Buchvorstellung

"Tiere essen" - ein sanftes vegetarisches Plädoyer

Martin Halter

Von Martin Halter

Mi, 25. August 2010

Literatur

Jonathan Safran Foers Aufruf, kein Fleisch mehr auf den Tisch zu bringen, ist das meistdiskutierte Buch des Sommers. Glücklicherweise fordert er von uns nicht dieselbe Kompromisslosigkeit, die er an den Tag legt.
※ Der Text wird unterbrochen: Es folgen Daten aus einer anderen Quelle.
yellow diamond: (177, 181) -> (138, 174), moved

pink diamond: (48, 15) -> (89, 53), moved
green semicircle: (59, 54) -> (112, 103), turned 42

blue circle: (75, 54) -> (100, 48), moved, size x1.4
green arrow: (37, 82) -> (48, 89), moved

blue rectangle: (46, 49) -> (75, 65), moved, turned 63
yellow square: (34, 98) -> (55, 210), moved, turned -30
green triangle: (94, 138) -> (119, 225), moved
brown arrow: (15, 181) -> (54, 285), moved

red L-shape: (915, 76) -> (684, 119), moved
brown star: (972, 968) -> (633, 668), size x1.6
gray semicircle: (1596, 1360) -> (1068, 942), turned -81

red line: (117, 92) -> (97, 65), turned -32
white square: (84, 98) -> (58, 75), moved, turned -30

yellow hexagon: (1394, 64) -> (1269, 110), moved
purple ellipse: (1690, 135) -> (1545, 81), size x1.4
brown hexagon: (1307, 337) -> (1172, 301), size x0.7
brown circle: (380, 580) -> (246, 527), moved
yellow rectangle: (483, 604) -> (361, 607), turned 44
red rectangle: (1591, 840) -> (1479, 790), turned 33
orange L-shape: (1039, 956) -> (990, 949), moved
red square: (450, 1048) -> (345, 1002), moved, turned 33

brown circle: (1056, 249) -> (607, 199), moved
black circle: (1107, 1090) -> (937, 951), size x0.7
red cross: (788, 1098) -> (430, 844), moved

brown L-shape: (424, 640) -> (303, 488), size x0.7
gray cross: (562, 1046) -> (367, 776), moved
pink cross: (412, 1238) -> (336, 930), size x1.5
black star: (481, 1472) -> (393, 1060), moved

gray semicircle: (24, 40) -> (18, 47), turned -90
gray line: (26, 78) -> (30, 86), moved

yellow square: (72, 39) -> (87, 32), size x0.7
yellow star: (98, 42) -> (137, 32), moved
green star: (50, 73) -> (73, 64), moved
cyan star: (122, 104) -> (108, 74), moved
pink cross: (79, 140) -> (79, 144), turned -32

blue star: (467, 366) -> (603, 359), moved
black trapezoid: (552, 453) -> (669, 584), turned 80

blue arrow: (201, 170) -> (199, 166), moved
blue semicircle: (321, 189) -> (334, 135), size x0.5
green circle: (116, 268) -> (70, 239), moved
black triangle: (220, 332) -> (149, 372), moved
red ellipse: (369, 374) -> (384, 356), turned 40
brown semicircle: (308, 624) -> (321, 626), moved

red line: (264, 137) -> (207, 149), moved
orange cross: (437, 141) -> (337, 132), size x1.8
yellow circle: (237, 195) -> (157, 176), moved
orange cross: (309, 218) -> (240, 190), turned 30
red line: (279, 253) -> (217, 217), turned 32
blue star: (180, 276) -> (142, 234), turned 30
Die Vegetarier lassen sich nicht länger an den Katzentisch der unangenehm selbstgerechten, genussfeindlichen Moralfundis verbannen. "Lasst das!", titelte kürzlich Die Zeit neben einem blutigen Steak. Karen Duve unterzieht sich gerade für ihr Buch "Anständig essen" einem Selbstversuch mit politisch korrekter Rohkost. Der bekennende Veganer Rolf Lappert bringt in seinem neuen Roman "Auf den Inseln des letzten Lichts" dressierte Menschenaffen und eine militante Tierschützerin zum Weinen. Lapperts Heilige Johanna der Schlachthöfe und Tierversuche erinnert allerdings daran, dass Vegetarier vielleicht die besseren Menschen, aber – trotz prominenter Gegenbeispiele wie Tolstoi, Shaw und Kafka – nicht unbedingt die besseren Schriftsteller sind.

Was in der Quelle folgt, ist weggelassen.